Édition Privée (p. 115-117).


XXXI.



VERS ce temps-là, Deschamps eut une grande joie, l’une de ses dernières. En septembre, à l’anniversaire de naissance de Paulima et de Caroline, il reçut la visite de son frère aîné, Jérémie, parti à l’âge de vingt-quatre ans pour les mines d’or de la Californie, et qui en revenait maintenant à soixante-quinze. Pour célébrer dignement ce retour, Charlot fit boucherie, et le soir, après de bonnes grillades, l’on mangea au dessert un succulent melon qui, depuis quinze jours, achevait de mûrir dans la paillasse des vieux. Deschamps fit ouvrir une bouteille de vin fabriqué à la maison, mais Jérémie refusa d’en boire en disant :

— Du vin, c’est bon pour dire la messe. Les honnêtes gens n’en boivent pas. Moi, je prends du whiskey.

Sur les instances de son cadet, Jérémie consentit à passer un mois à la maison.

Dans les premiers moments de la réunion, il s’enquit de Firmin, le plus jeune de la famille. Urgèle l’informa qu’il demeurait à Châteauguay. Jamais il n’était venu le voir, bien que lui fût allé là une fois, il y avait bien longtemps, pour lui aider à creuser un puits. Justement, l’un des enfants de Firmin s’était noyé dedans six mois plus tard. Il devait y avoir de cela quarante-cinq ans au moins. Depuis, on ne s’était pas revu. Sur le moment, il fut décidé que l’on irait faire une surprise à Firmin.

La Scouine ne vit pas d’un bon œil le voyageur s’installer chez eux. Tout de suite, elle avait pris en grippe cet oncle inconnu qui portait des anneaux aux oreilles comme un bohémien, qui souffrait de l’asthme et qui toussait presque constamment. Le premier soir, l’on avait veillé dans la salle à dîner, et le bonhomme, ne voulant pas salir les catalognes qui recouvraient le plancher, avait craché sur le mur. Chaque matin aussi, avant le déjeuner, il se calait dans une chaise, fumant la pipe dans la cuisine. De temps à autre, il s’arrêtait pour tousser, et lançait sur le poêle un gros crachat gras et visqueux. On entendait alors un court grésillement, et il se répandait dans la pièce une odeur nauséabonde. La Scouine rageait de le voir là, et intérieurement, lui souhaitait tous les malheurs possibles. Elle avait enlevé les allumettes de la boîte à sardines clouée à la cloison, et les avait cachées.
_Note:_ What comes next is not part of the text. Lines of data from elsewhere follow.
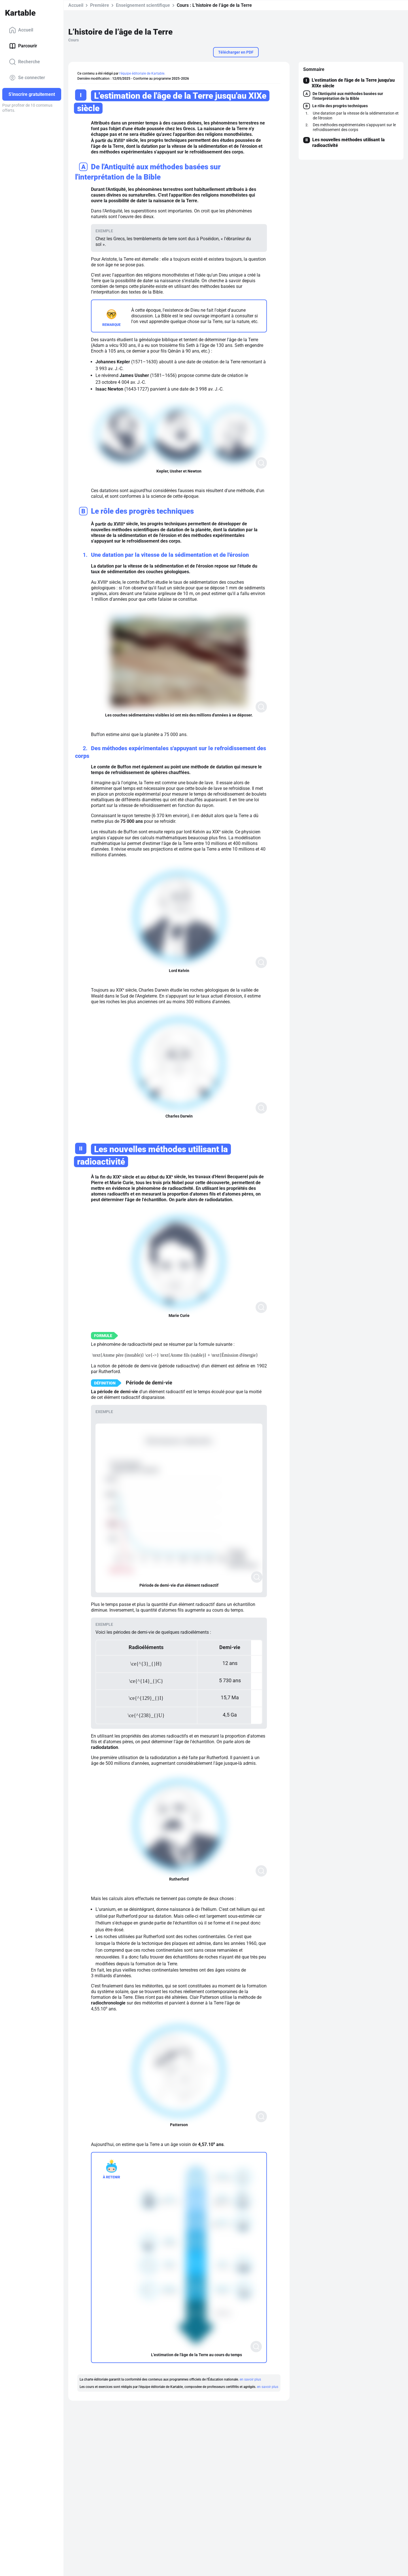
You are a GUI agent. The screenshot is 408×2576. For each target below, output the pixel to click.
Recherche (24, 61)
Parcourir (23, 46)
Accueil (21, 30)
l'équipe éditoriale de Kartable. (142, 73)
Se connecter (27, 77)
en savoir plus (250, 2379)
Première (99, 5)
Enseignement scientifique (143, 5)
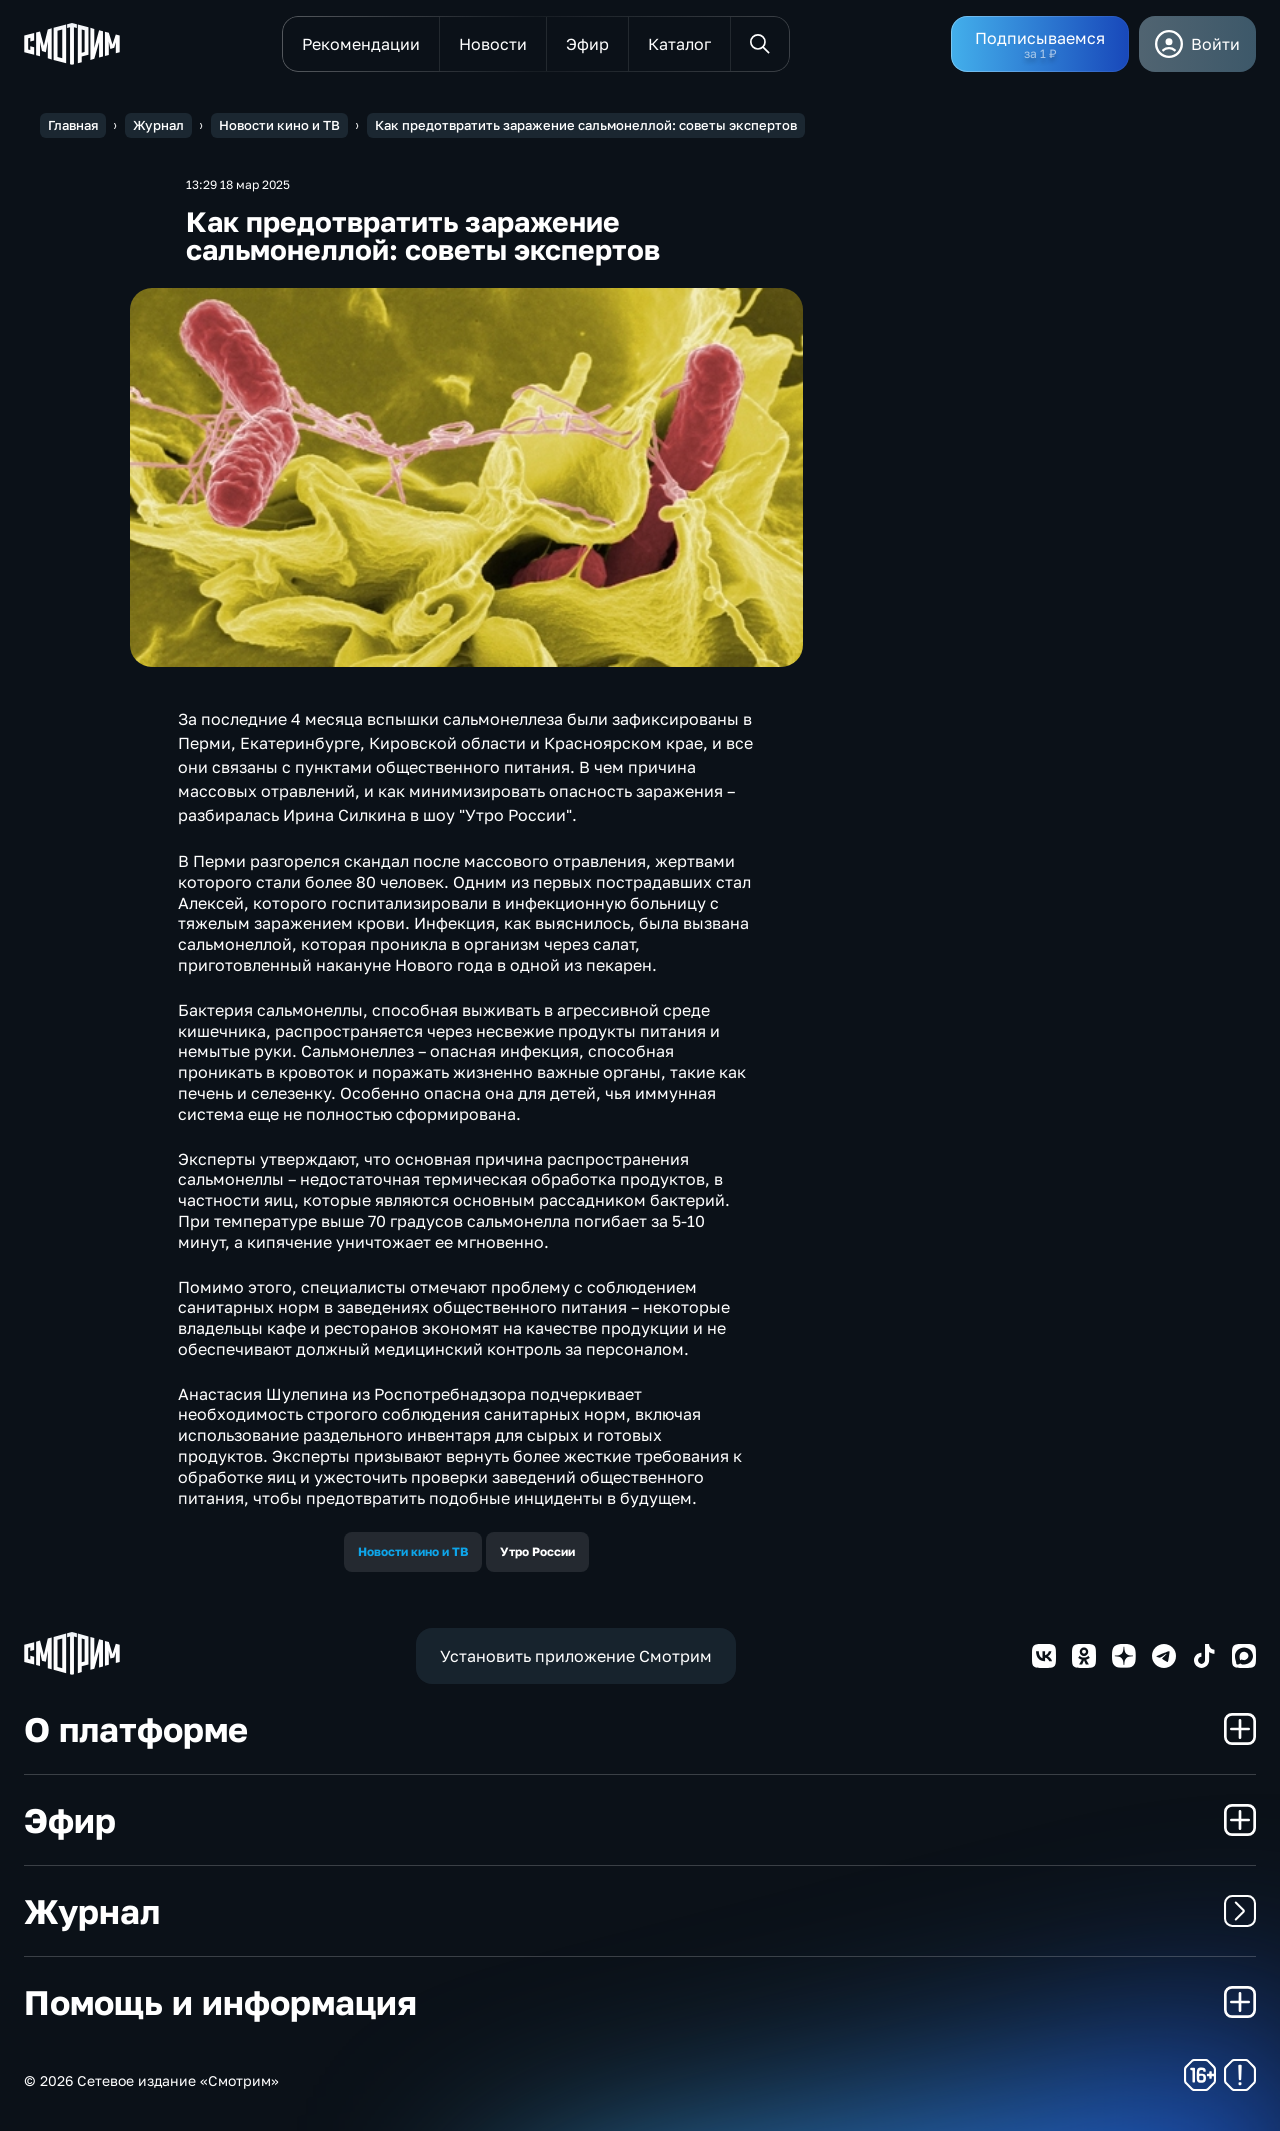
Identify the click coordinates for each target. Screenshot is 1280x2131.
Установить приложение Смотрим (576, 1656)
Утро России (537, 1551)
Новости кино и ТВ (413, 1551)
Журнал (640, 1911)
Pour allumer, Jérémie, était obligé de prendre un tison.

Au repas, il se curait les dents avec sa fourchette.

Quand on a passé cinquante-et-un ans sans se voir, disait la Scouine, on peut bien attendre pour se rencontrer dans la vallée de Josaphat.

Le vieux Urgèle était cependant très heureux d’avoir retrouvé son frère, et parlait de profiter de l’occasion pour célébrer ses noces d’or.

Pendant la journée, le voyageur errait dans les environs de la ferme, tournait autour des bâtiments comme une âme en peine. Peu expansif au début, il était devenu taciturne, et même dans ses rares moments d’abandon, il paraissait avoir une arrière-pensée. Ses paroles semblaient passer par un obscur, tortueux et glacial souterrain avant d’arriver à ses auditeurs.

Après le souper au pain sur et amer marquée d’une croix, la Scouine prenait dans l’armoire, à côté des paroissiens de la famille, un antique jeu de cartes dépareillées, écornées, déchirées, tachées par toute une génération de mains sales, et la partie s’engageait. L’on jouait aux pommes avec quelques voisins, et Jérémie gagnait presque toujours. Il s’animait alors ; ses regards si vagues d’ordinaire s’allumaient comme à la reprise d’une vieille passion…

Le treizième jour après son arrivée, Charlot trouva le mineur pendu dans la grange à la même poutre où lui et la Scouine avaient, il y a trois ans, accroché leur chien Gritou.

Cet événement causa un vif émoi dans la paroisse.

Jérémie fut enterré dans le lot des enfants morts sans baptême, des mécréants décédés sans avoir fait leurs pâques.